VERSLAG over het voorstel voor een verordening van het Europees Parlement en de Raad betreffende intrekking van Verordening (EG) nr. 1342/2007 van de Raad betreffende het beheer van bepaalde beperkingen op de invoer van bepaalde ijzer- en staalproducten uit de Russische Federatie
30.3.2012 - (COM(2011)0715 – C7‑0396/2011 – 2011/0315(COD)) - ***I
Commissie internationale handel
Rapporteur: Robert Sturdy
PR_COD_1amCom
ONTWERPWETGEVINGSRESOLUTIE VAN HET EUROPEES PARLEMENT
over het voorstel voor een verordening van het Europees Parlement en de Raad betreffende intrekking van Verordening (EG) nr. 1342/2007 van de Raad betreffende het beheer van bepaalde beperkingen op de invoer van bepaalde ijzer- en staalproducten uit de Russische Federatie
(COM(2011)0715 – C7‑0396/2011 – 2011/0315(COD))
(Gewone wetgevingsprocedure: eerste lezing)
Het Europees Parlement,
– gezien het voorstel van de Commissie aan het Europees Parlement en de Raad (COM(2011)0715),
– gezien artikel 294, lid 2, en artikel 207 van het Verdrag betreffende de werking van de Europese Unie, op grond waarvan het voorstel door de Commissie bij het Parlement is ingediend (C7‑0396/2011),
– gezien artikel 294, lid 3, van het Verdrag betreffende de werking van de Europese Unie,
– gezien artikel 55 van zijn Reglement,
– gezien het verslag van de Commissie internationale handel (A7-0085/2012),
1. stelt onderstaand standpunt in eerste lezing vast en neemt het voorstel van de Commissie over;
2. verzoekt om hernieuwde voorlegging indien de Commissie voornemens is ingrijpende wijzigingen in haar voorstel aan te brengen of dit door een nieuwe tekst te vervangen;
3. verzoekt zijn Voorzitter het standpunt van het Parlement te doen toekomen aan de Raad en aan de Commissie alsmede aan de nationale parlementen.
TOELICHTING
Achtergrondinformatie
Op 1 december 1997 trad de partnerschaps- en samenwerkingsovereenkomst tussen de Europese Gemeenschappen en hun lidstaten, enerzijds, en de Russische Federatie (Rusland), anderzijds, in werking[1]. In het kader van deze partnerschaps- en samenwerkingsovereenkomst hebben de Europese Gemeenschap en de regering van de Russische Federatie op 26 oktober 2007 een "Overeenkomst betreffende de handel in bepaalde ijzer- en staalproducten" gesloten[2].
Deze overeenkomst betreffende de handel in bepaalde ijzer- en staalproducten (hierna "de overeenkomst" genoemd) werd in de EU ten uitvoer gelegd in de vorm van Verordening (EG) nr. 1342/2007 van de Raad betreffende het beheer van bepaalde beperkingen op de invoer van bepaalde ijzer- en staalproducten uit de Russische Federatie[3]. In de overeenkomst zijn quota's (kwantitatieve maxima) vastgelegd voor de invoer in de EU van staal dat van oorsprong uit de Russische Federatie komt.
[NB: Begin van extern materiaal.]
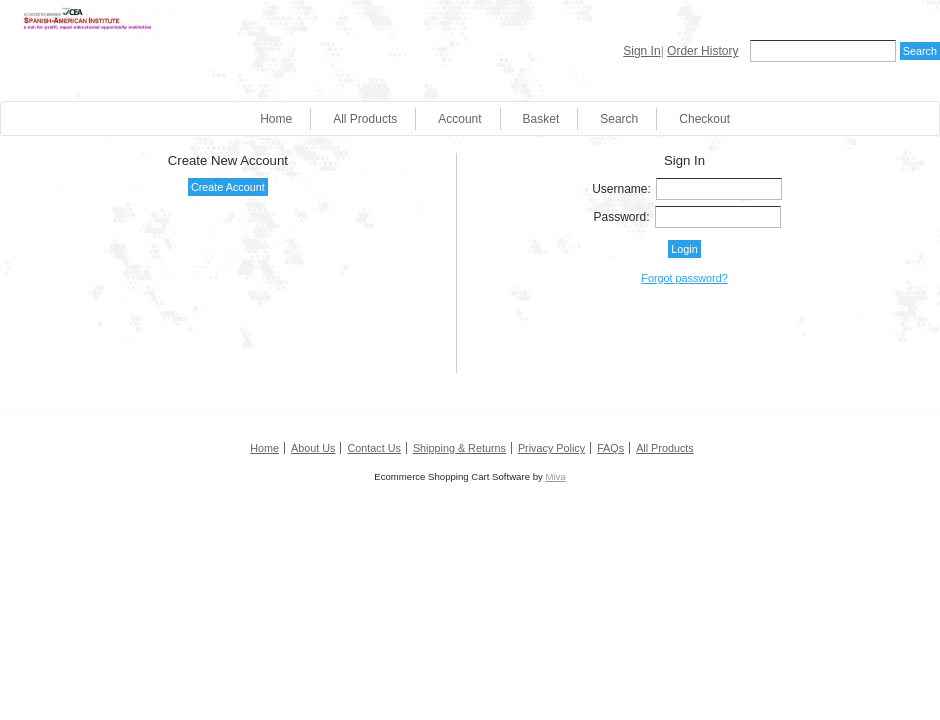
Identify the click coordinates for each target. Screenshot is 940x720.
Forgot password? (684, 278)
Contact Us (373, 448)
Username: (621, 189)
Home (276, 119)
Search (619, 119)
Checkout (704, 119)
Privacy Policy (551, 448)
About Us (313, 448)
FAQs (610, 448)
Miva (555, 476)
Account (459, 119)
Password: (622, 217)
Voorts bepaalt artikel 10, lid 4, van de overeenkomst dat indien de Russische Federatie vóór het verstrijken van de overeenkomst tot de Wereldhandelsorganisatie toetreedt, de overeenkomst moet worden beëindigd en de quota´s moeten worden afgeschaft.
Volgens de Commissie was Rusland in 2010 met meer dan 6,5 miljoen ton de grootste exporteur van ijzer- en staalproducten naar de EU, hetgeen neerkomt op 24% van de totale EU-invoer van ijzer- en staalproducten;
Reden voor de intrekking
Het voorstel van de Commissie betreffende intrekking van Verordening (EG) nr. 1342/2007 waarmee de overeenkomst in de EU ten uitvoer is gelegd, vloeit voort uit het hierboven genoemde artikel 10, lid 4, van deze overeenkomst. Gegeven dat de Russische Federatie op 16 december 2011 is toegetreden tot de Wereldhandelsorganisatie heeft de EU sinds de dag van de Russische toetreding tot de WTO niet langer het recht om de bovengenoemde quota´s voor de invoer van staal- en ijzerproducten te hanteren. Behoud van Verordening (EG) nr. 1342/2007 als onderdeel van de EU-wetgeving en de daaraan gekoppelde instandhouding van de quota´s voor de invoer van ijzer- en staalproducten, zouden een schending van de WTO-regels betekenen en de EU blootstellen aan juridische sancties van Russische zijde.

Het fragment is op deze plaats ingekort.